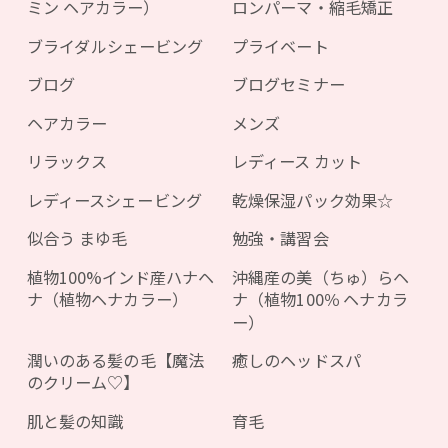
ミン ヘアカラー）
ロンパーマ・縮毛矯正
ブライダルシェービング
プライベート
ブログ
ブログセミナー
ヘアカラー
メンズ
リラックス
レディース カット
レディースシェービング
乾燥保湿パック効果☆
似合う まゆ毛
勉強・講習会
植物100%インド産ハナヘ
沖縄産の美（ちゅ）らヘ
ナ（植物ヘナカラー）
ナ（植物100％ ヘナカラ
ー）
潤いのある髪の毛【魔法
癒しのヘッドスパ
のクリーム♡】
肌と髪の知識
育毛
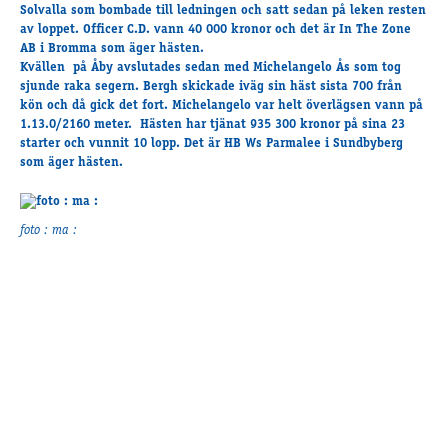
Travkonferens
Solvalla som bombade till ledningen och satt sedan på leken resten
av loppet. Officer C.D. vann 40 000 kronor och det är In The Zone
Exponering & värdskap
AB i Bromma som äger hästen.
Aktiviteter
Kvällen på Åby avslutades sedan med Michelangelo Ås som tog
sjunde raka segern. Bergh skickade iväg sin häst sista 700 från
kön och då gick det fort. Michelangelo var helt överlägsen vann på
1.13.0/2160 meter. Hästen har tjänat 935 300 kronor på sina 23
Hört och hänt
starter och vunnit 10 lopp. Det är HB Ws Parmalee i Sundbyberg
Tävling
som äger hästen.
Tävlingsserier
Träning och provlopp
foto : ma :
Aktiva
Månadens hästägare 2026
Månadens B-tränare 2026
Euro Classic Trot
Andelshästar
Åby Stora Pris 2026
Supertorsdag för företag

==========

* _Directions for this task_
Restate each entry word for word; omit the pictures.

* _Written solution_
ミン ヘアカラー）
ロンパーマ・縮毛矯正
ブライダルシェービング
プライベート
ブログ
ブログセミナー
ヘアカラー
メンズ
リラックス
レディース カット
レディースシェービング
乾燥保湿パック効果☆
似合う まゆ毛
勉強・講習会
植物100%インド産ハナヘ
沖縄産の美（ちゅ）らヘ
ナ（植物ヘナカラー）
ナ（植物100％ ヘナカラ
ー）
潤いのある髪の毛【魔法
癒しのヘッドスパ
のクリーム♡】
肌と髪の知識
育毛
Travkonferens
Solvalla som bombade till ledningen och satt sedan på leken resten
av loppet. Officer C.D. vann 40 000 kronor och det är In The Zone
Exponering & värdskap
AB i Bromma som äger hästen.
Aktiviteter
Kvällen på Åby avslutades sedan med Michelangelo Ås som tog
sjunde raka segern. Bergh skickade iväg sin häst sista 700 från
kön och då gick det fort. Michelangelo var helt överlägsen vann på
1.13.0/2160 meter. Hästen har tjänat 935 300 kronor på sina 23
Hört och hänt
starter och vunnit 10 lopp. Det är HB Ws Parmalee i Sundbyberg
Tävling
som äger hästen.
Tävlingsserier
Träning och provlopp
foto : ma :
Aktiva
Månadens hästägare 2026
Månadens B-tränare 2026
Euro Classic Trot
Andelshästar
Åby Stora Pris 2026
Supertorsdag för företag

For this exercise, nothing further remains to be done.